All the records that follow need to be reproduced exactly. Omit the images.

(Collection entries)
○ ○ ○ ○ ○

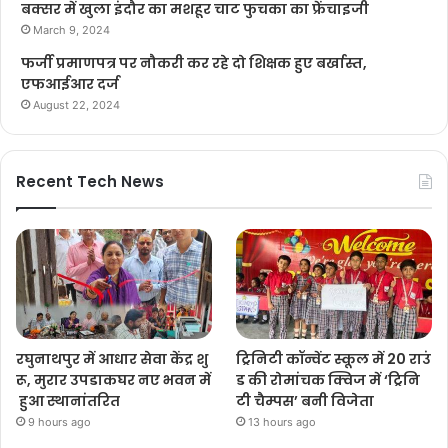
बक्सर में खुला इंदौर का मशहूर चाट फुचका का फ्रेंचाइजी
March 9, 2024
फर्जी प्रमाणपत्र पर नौकरी कर रहे दो शिक्षक हुए बर्खास्त,
एफआईआर दर्ज
August 22, 2024
Recent Tech News
रघुनाथपुर में आधार सेवा केंद्र शु
ट्रिनिटी कॉन्वेंट स्कूल में 20 राउं
रू, मुरार उपडाकघर नए भवन में
ड की रोमांचक क्विज में ‘ट्रिनि
हुआ स्थानांतरित
टी चैम्पस’ बनी विजेता
9 hours ago
13 hours ago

○ ○ ○ ○ ○

Answer box.
बक्सर में खुला इंदौर का मशहूर चाट फुचका का फ्रेंचाइजी
March 9, 2024
फर्जी प्रमाणपत्र पर नौकरी कर रहे दो शिक्षक हुए बर्खास्त,
एफआईआर दर्ज
August 22, 2024
Recent Tech News
रघुनाथपुर में आधार सेवा केंद्र शु
ट्रिनिटी कॉन्वेंट स्कूल में 20 राउं
रू, मुरार उपडाकघर नए भवन में
ड की रोमांचक क्विज में ‘ट्रिनि
हुआ स्थानांतरित
टी चैम्पस’ बनी विजेता
9 hours ago
13 hours ago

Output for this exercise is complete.